Lehew won the 15- to 18-year-old age bracket and while his prize package wasn’t as substantial as Suggs’ (he won a $5,000 scholarship grant and an array of fishing gear), he still remembers the experience fondly.
“I’ll always have that memory here,” Lehew said this week as he prepares for his fourth Cup as a pro.
Lehew was 18 at the time and recalled getting to rub elbows with some of his fishing heroes.
“Back then, they let us hang around some of those guys, which for me growing up was pretty cool,” he said. “A lot of my idols were there. I looked up to pretty much all of them. I thought it was cool to be around those guys.”
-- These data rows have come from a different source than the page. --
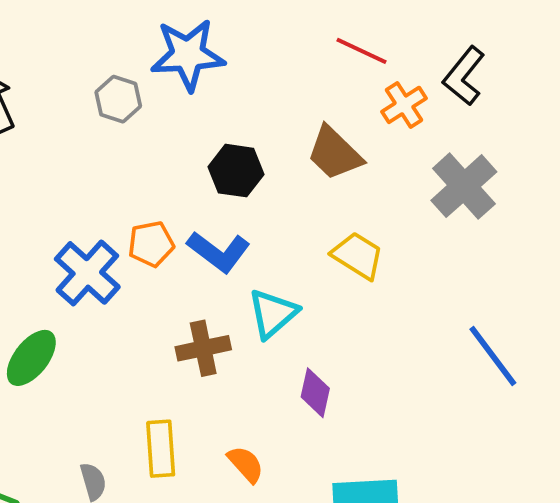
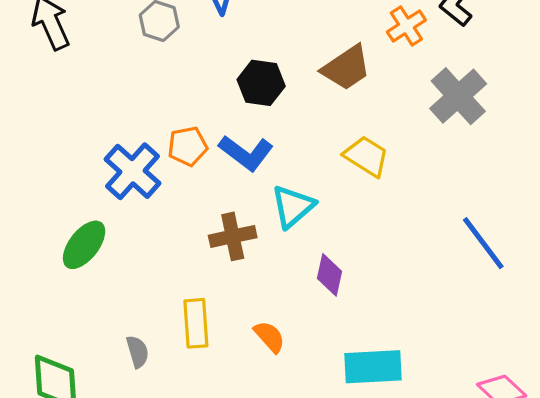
brown trapezoid: (335, 153) -> (346, 68), turned -78

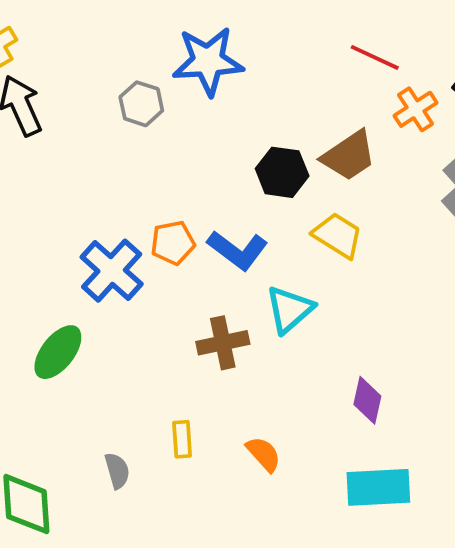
black hexagon: (261, 83) -> (282, 172), moved
yellow trapezoid: (366, 156) -> (338, 235), moved
purple diamond: (330, 275) -> (367, 400), moved
yellow rectangle: (196, 323) -> (182, 439), size x0.7

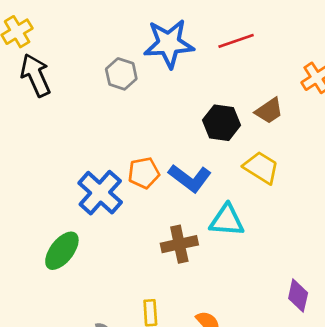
red line: (375, 57) -> (236, 41), moved, turned -44
brown trapezoid: (349, 156) -> (269, 111), size x0.7
cyan triangle: (290, 309) -> (227, 220), turned 45
purple diamond: (367, 400) -> (298, 296), moved

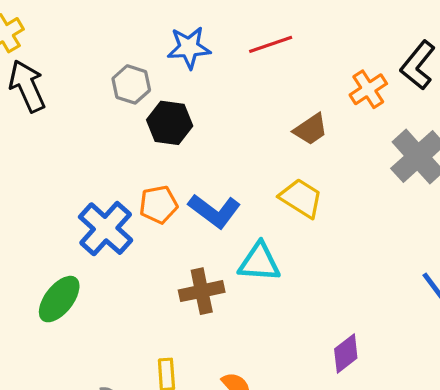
blue star: (169, 44) -> (189, 48), size x0.7
black hexagon: (222, 123) -> (170, 123), moved
purple diamond: (298, 296) -> (346, 354), turned 40

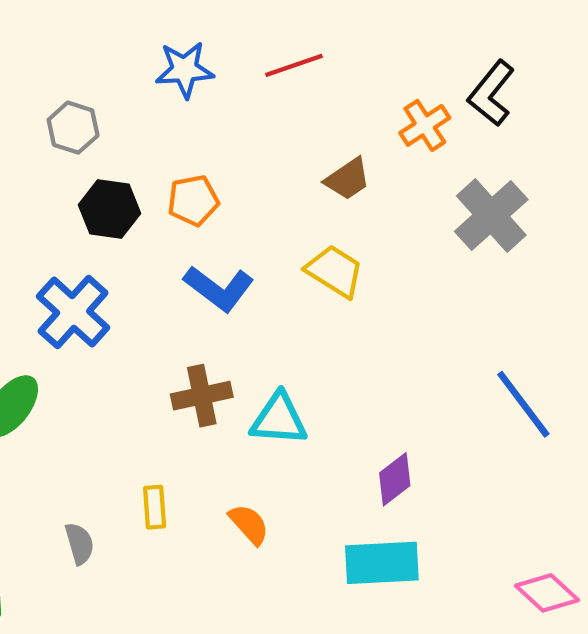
gray hexagon: (131, 84) -> (73, 128), moved
black hexagon: (170, 123) -> (110, 209), moved
orange pentagon: (158, 205) -> (193, 200), moved
cyan triangle: (259, 262) -> (279, 419), moved

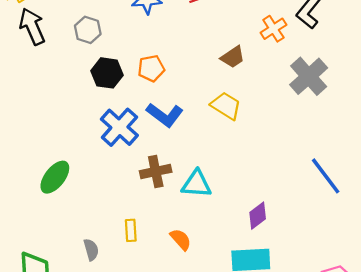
blue cross: (73, 312) -> (119, 127), moved

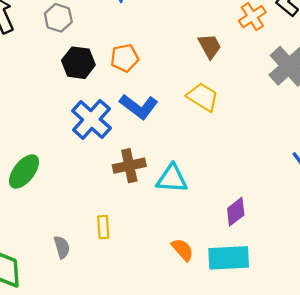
brown trapezoid: (233, 57) -> (210, 46), turned -85
orange semicircle: (181, 239) -> (182, 250), moved

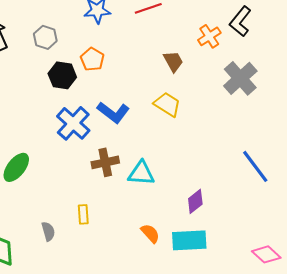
orange pentagon: (125, 58) -> (92, 59), moved, turned -30

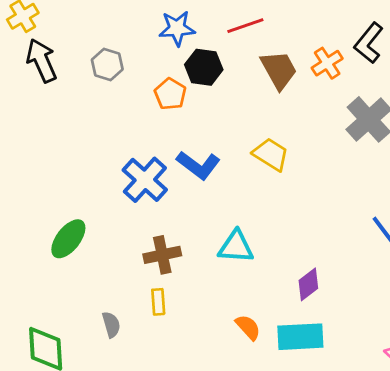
brown trapezoid: (173, 61) -> (279, 70), moved, size x1.4
black hexagon: (62, 75) -> (204, 67), moved
brown cross: (105, 162) -> (162, 255), moved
Then he mentioned how seeing Suggs score a seven-figure payday influenced him to continue to pursue his fishing passion.
“Suggs ruined me by holding up that big trophy and check,” he joked.
He continued on and fished in college at the University of North Carolina-Charlotte, then advanced through the co-angler ranks before moving to the pro side in 2015.
Lehew remembers catching some of the winning fish in 2007 on a late model Pop-R P70 and shaky-head jig, two techniques that may come into play at Ouachita this weekend. He said Hamilton is a much different lake than Ouachita despite both being on the Ouachita River. Hamilton is heavily developed and is loaded with boat docks and seawalls. Lehew said it looks like a smaller version of Lake Norman, near where he’s from in North Carolina.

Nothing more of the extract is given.